Requirement: Look below for the line that has "HD Assurances". Set down the lines from there through the line that has "Dzięki Polskim Lasom Państwowym i wsparciu", exactly as written.
Start of Supplied records
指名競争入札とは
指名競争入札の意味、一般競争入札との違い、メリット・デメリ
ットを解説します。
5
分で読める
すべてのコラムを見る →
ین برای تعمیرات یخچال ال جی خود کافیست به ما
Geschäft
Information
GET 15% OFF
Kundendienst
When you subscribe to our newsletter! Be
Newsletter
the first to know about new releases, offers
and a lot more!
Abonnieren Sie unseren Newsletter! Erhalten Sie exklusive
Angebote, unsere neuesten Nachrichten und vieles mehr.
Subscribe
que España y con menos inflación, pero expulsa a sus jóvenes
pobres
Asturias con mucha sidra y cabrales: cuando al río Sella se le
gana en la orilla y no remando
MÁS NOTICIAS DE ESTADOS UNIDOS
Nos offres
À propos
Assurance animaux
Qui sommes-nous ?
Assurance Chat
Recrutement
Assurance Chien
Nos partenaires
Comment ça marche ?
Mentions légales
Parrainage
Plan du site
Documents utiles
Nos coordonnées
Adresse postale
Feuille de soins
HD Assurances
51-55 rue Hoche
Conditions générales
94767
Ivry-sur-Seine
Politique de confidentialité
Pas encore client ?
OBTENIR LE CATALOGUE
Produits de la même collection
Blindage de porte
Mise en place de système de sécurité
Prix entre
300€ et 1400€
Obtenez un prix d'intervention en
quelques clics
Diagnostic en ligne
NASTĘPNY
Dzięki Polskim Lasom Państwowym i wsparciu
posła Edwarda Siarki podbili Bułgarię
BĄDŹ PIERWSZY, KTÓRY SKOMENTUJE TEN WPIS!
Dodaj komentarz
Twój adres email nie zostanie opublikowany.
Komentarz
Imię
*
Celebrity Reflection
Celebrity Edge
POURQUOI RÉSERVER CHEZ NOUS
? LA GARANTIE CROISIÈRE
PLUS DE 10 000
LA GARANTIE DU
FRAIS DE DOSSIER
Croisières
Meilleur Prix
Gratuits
End of Supplied records
Written solution:
HD Assurances
51-55 rue Hoche
Conditions générales
94767
Ivry-sur-Seine
Politique de confidentialité
Pas encore client ?
OBTENIR LE CATALOGUE
Produits de la même collection
Blindage de porte
Mise en place de système de sécurité
Prix entre
300€ et 1400€
Obtenez un prix d'intervention en
quelques clics
Diagnostic en ligne
NASTĘPNY
Dzięki Polskim Lasom Państwowym i wsparciu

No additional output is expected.